COT 4: CUDA Optimization Tutorial
Parallelizing and Optimizing Programs for GPU Acceleration using CUDA
February 25, 2012
New Orleans, LA
Held in conjunction with the
17th ACM SIGPLAN Symposium on
Principles and Practice of Parallel Programming
Intended audience
Anyone interested in GPU programming as well as people with prior CUDA experience who want to improve the performance of their codes.
Schedule
GPU hardware overview and CUDA introduction
Serial CPU C code example and porting to CUDA
Parallelization and step-by-step performance tuning
break
Introduction of irregular tree algorithm
Detailed optimization of six CUDA kernels
Summary, conclusion, and outlook
Abstract
GPUs offer an order of magnitude higher performance, energy efficiency, and price/performance than CPUs, but it is
substantially harder to write efficient programs for GPUs, especially if the computation is not very regular. In
this tutorial, I will first talk about the key hardware features of GPUs and give an overview of the CUDA C
programming language. Then I will introduce a regular n-body code and show how to port it to CUDA and
parallelize it. Next, I will illustrate, in ten steps, how to optimize this code until it runs at close to peak
performance on a high-end GPU. After the break, I will present a more sophisticated but irregular n-body
code that repeatedly builds an unbalanced tree data structure and performs complex traversals on it. I will
discuss how each of the six kernels of this irregular algorithm can be implemented in CUDA to maximally exploit the
GPU hardware. The final version of this code running on one GPU outperforms an optimized pthreads implementation
running on 256 CPU cores. I will conclude the tutorial with a summary of the key optimization strategies and an
outlook into the future.
Presenter
Martin Burtscher, Texas State University-San Marcos, burtscher@txstate.edu
Speaker biography
Martin Burtscher is Associate Professor in the Department of Computer Science at Texas State University-San Marcos.

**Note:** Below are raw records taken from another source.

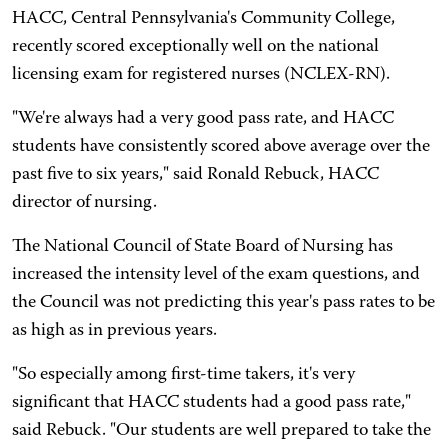
HACC, Central Pennsylvania's Community College,
recently scored exceptionally well on the national
licensing exam for registered nurses (NCLEX-RN).
"We're always had a very good pass rate, and HACC
students have consistently scored above average over the
past five to six years," said Ronald Rebuck, HACC
director of nursing.
The National Council of State Board of Nursing has
increased the intensity level of the exam questions, and
the Council was not predicting this year's pass rates to be
as high as in previous years.
"So especially among first-time takers, it's very
significant that HACC students had a good pass rate,"
said Rebuck. "Our students are well prepared to take the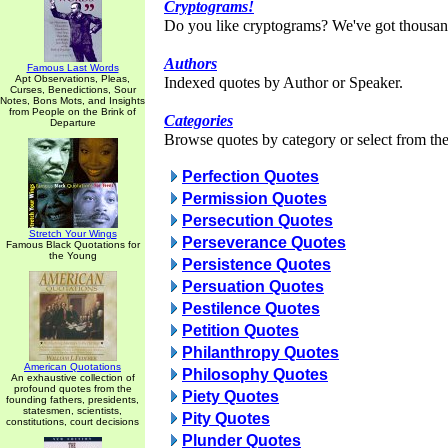
Cryptograms!
Do you like cryptograms? We've got thousan
Authors
Famous Last Words
Apt Observations, Pleas,
Indexed quotes by Author or Speaker.
Curses, Benedictions, Sour
Notes, Bons Mots, and Insights
from People on the Brink of
Categories
Departure
Browse quotes by category or select from the 
Perfection Quotes
Permission Quotes
Persecution Quotes
Stretch Your Wings
Perseverance Quotes
Famous Black Quotations for
the Young
Persistence Quotes
Persuation Quotes
Pestilence Quotes
Petition Quotes
Philanthropy Quotes
American Quotations
Philosophy Quotes
An exhaustive collection of
profound quotes from the
Piety Quotes
founding fathers, presidents,
statesmen, scientists,
Pity Quotes
constitutions, court decisions
Plunder Quotes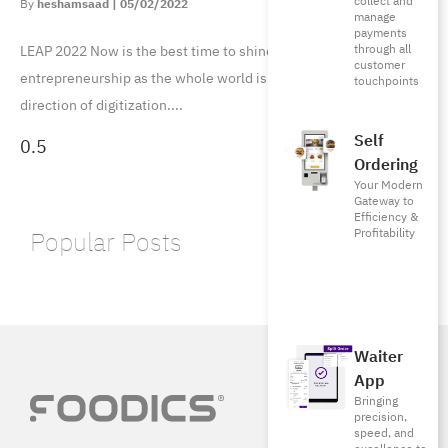
collect and
heshamsaad
05/02/2022
manage
payments
through all
LEAP 2022 Now is the best time to shine a spotlight on digital
customer
entrepreneurship as the whole world is advancing in the
touchpoints
direction of digitization.
Self
Ordering
Your Modern
Gateway to
Efficiency &
Profitability
Popular Posts
Waiter
App
Bringing
precision,
speed, and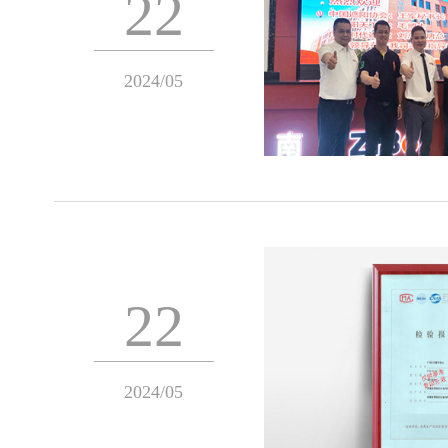
22
2024/05
22
2024/05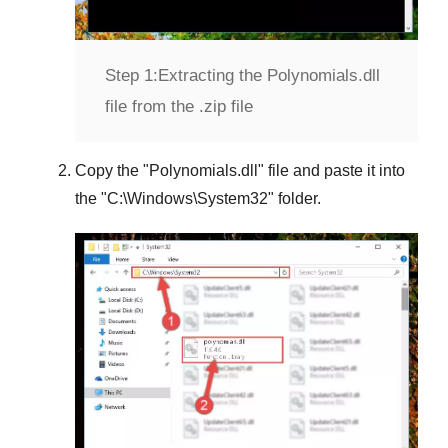
Step 1:
Extracting the Polynomials.dll
file from the .zip file
Copy the "
Polynomials.dll
" file and paste it into
the "
C:\Windows\System32
" folder.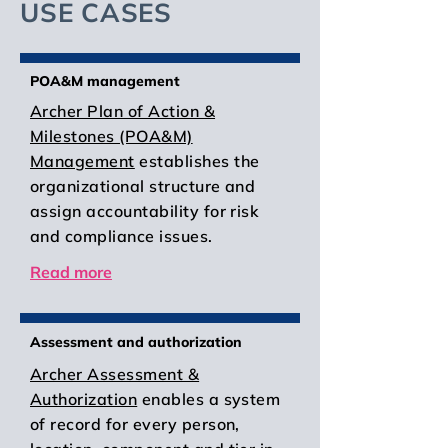
USE CASES
POA&M management
Archer Plan of Action &
Milestones (POA&M)
Management
establishes the
organizational structure and
assign accountability for risk
and compliance issues.
Read more
Assessment and authorization
Archer Assessment &
Authorization
enables a system
of record for every person,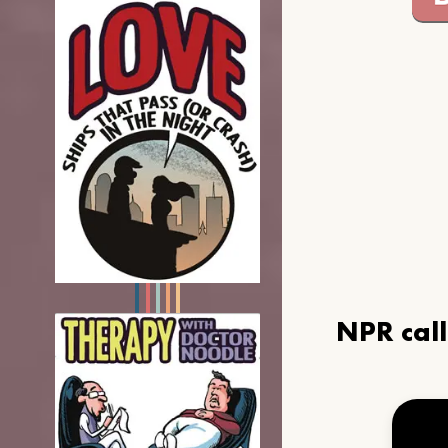
NPR cal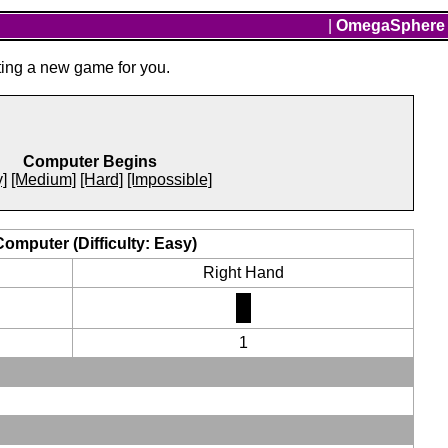
|
OmegaSphere
ting a new game for you.
Computer Begins
]
[Medium]
[Hard]
[Impossible]
Computer (Difficulty: Easy)
Right Hand
1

He received the combined BS/MS degree in computer science from the Swiss Federal Institute of Technology (ETH) Zurich
in 1996 and the Ph.D. degree in computer science from the University of Colorado at Boulder in 2000. Martin's research
interests include efficient parallelization of programs for GPUs and multicore CPUs as well as automatic performance
assessment and optimization of HPC applications. He is a senior member of the IEEE, its Computer Society, and the ACM.
Martin has co-authored over 60 peer-reviewed publications, including a book chapter in NVIDIA's GPU Computing Gems, is
the recipient of an NVIDIA Academic Partnership award, and is the PI of a CUDA Teaching Center.